- [Your objective]: Using the records below, transcribe word for word the stretch from the line that contains "Hilton's part-Pro-Bowler, part-prophet" through the line that contains "he definitely put", both end lines included, and nothing else.

____

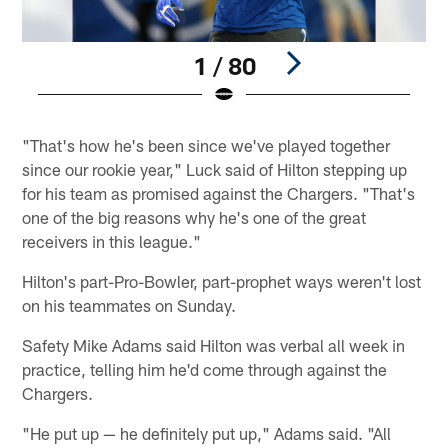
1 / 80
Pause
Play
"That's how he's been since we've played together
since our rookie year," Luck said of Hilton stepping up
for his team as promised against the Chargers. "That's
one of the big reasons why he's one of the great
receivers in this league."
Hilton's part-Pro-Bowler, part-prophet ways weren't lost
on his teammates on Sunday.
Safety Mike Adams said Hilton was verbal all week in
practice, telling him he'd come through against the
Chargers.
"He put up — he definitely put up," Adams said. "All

____

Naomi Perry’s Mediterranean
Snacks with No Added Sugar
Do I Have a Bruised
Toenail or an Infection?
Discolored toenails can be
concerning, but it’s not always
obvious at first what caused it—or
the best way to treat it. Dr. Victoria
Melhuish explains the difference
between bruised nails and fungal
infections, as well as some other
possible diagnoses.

____

- [Written solution]:
Hilton's part-Pro-Bowler, part-prophet ways weren't lost
on his teammates on Sunday.
Safety Mike Adams said Hilton was verbal all week in
practice, telling him he'd come through against the
Chargers.
"He put up — he definitely put up," Adams said. "All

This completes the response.